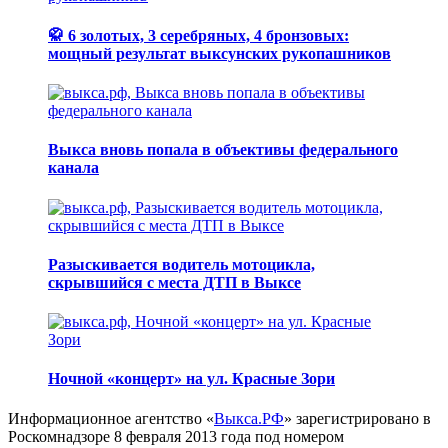
🥋 6 золотых, 3 серебряных, 4 бронзовых:
мощный результат выксунских рукопашников
Выкса вновь попала в объективы федерального
канала
Разыскивается водитель мотоцикла,
скрывшийся с места ДТП в Выксе
Ночной «концерт» на ул. Красные Зори
Информационное агентство «
Выкса.РФ
» зарегистрировано в
Роскомнадзоре 8 февраля 2013 года под номером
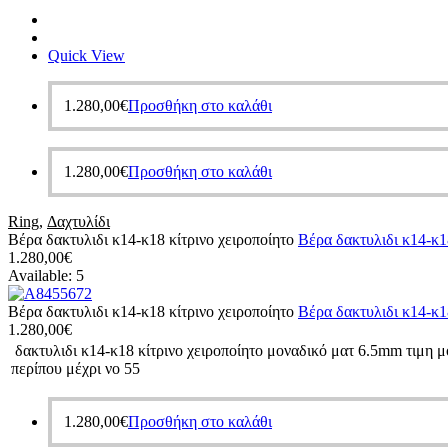
Quick View
1.280,00
€
Προσθήκη στο καλάθι
1.280,00
€
Προσθήκη στο καλάθι
Ring
,
Δαχτυλίδι
Βέρα δακτυλιδι κ14-κ18 κίτρινο χειροποίητο
Βέρα δακτυλιδι κ14-κ18
1.280,00
€
Available:
5
Βέρα δακτυλιδι κ14-κ18 κίτρινο χειροποίητο
Βέρα δακτυλιδι κ14-κ18
1.280,00
€
δακτυλιδι κ14-κ18 κίτρινο χειροποίητο μοναδικό ματ 6.5mm τιμη 
περίπου μέχρι νο 55
1.280,00
€
Προσθήκη στο καλάθι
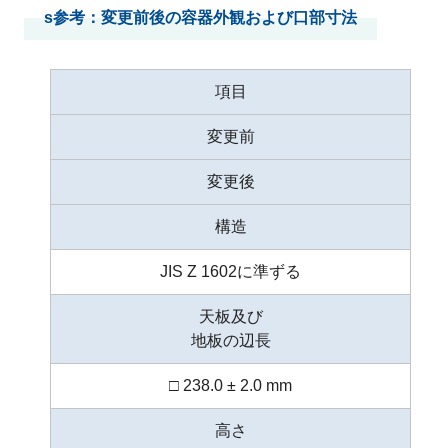
s参考：変更前後の容器外観および口部寸法
項目
変更前
変更後
構造
JIS Z 1602に準ずる
天板及び
地板の辺長
□ 238.0 ± 2.0 mm
高さ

================

Return the records exactly as they stand, and drop every picture.

• [RESPONSE]
🥋 6 золотых, 3 серебряных, 4 бронзовых:
мощный результат выксунских рукопашников
Выкса вновь попала в объективы федерального
канала
Разыскивается водитель мотоцикла,
скрывшийся с места ДТП в Выксе
Ночной «концерт» на ул. Красные Зори
Информационное агентство «
Выкса.РФ
» зарегистрировано в
Роскомнадзоре 8 февраля 2013 года под номером
Quick View
1.280,00
€
Προσθήκη στο καλάθι
1.280,00
€
Προσθήκη στο καλάθι
Ring
,
Δαχτυλίδι
Βέρα δακτυλιδι κ14-κ18 κίτρινο χειροποίητο
Βέρα δακτυλιδι κ14-κ18
1.280,00
€
Available:
5
Βέρα δακτυλιδι κ14-κ18 κίτρινο χειροποίητο
Βέρα δακτυλιδι κ14-κ18
1.280,00
€
δακτυλιδι κ14-κ18 κίτρινο χειροποίητο μοναδικό ματ 6.5mm τιμη 
περίπου μέχρι νο 55
1.280,00
€
Προσθήκη στο καλάθι
s参考：変更前後の容器外観および口部寸法
項目
変更前
変更後
構造
JIS Z 1602に準ずる
天板及び
地板の辺長
□ 238.0 ± 2.0 mm
高さ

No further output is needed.